Your answer is the lines below, exactly, from the one that contains "Acción Nacional y a los familiares d" through the one that contains "Del PAN, el diputado Jorge Arturo Es", both included.

Start of Source information

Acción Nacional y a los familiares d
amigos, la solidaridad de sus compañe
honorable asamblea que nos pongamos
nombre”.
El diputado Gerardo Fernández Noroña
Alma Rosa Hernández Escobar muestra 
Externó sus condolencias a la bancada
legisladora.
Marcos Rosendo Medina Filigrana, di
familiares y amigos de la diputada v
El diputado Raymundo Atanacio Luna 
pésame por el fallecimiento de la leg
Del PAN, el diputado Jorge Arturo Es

End of Source information
Start of Source information

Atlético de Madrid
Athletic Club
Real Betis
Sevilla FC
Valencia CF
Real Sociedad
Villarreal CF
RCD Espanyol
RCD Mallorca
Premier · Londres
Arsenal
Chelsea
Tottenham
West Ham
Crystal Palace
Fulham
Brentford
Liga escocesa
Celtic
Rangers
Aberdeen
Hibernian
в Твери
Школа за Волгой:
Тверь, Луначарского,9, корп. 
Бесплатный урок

End of Source information
Start of Source information

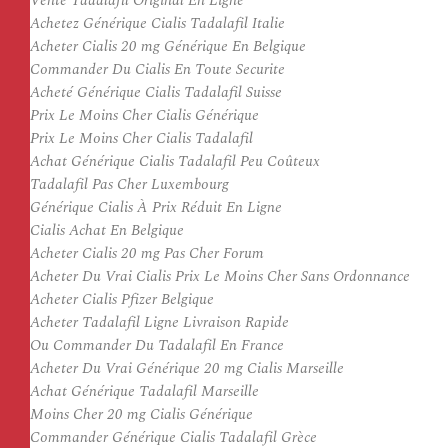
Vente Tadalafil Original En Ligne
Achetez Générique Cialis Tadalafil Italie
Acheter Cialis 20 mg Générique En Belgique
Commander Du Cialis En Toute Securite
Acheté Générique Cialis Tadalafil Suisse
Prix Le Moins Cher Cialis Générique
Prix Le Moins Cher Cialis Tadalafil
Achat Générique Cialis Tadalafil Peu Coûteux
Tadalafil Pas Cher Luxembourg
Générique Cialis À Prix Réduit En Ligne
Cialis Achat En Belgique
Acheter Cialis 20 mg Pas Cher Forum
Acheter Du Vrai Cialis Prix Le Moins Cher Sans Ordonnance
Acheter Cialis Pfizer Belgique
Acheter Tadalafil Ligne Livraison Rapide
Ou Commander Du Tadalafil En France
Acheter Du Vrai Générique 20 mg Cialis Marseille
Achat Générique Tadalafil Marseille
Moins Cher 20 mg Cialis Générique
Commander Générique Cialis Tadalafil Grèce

End of Source information

Answer to this task ▸
Acción Nacional y a los familiares d
amigos, la solidaridad de sus compañe
honorable asamblea que nos pongamos
nombre”.
El diputado Gerardo Fernández Noroña
Alma Rosa Hernández Escobar muestra 
Externó sus condolencias a la bancada
legisladora.
Marcos Rosendo Medina Filigrana, di
familiares y amigos de la diputada v
El diputado Raymundo Atanacio Luna 
pésame por el fallecimiento de la leg
Del PAN, el diputado Jorge Arturo Es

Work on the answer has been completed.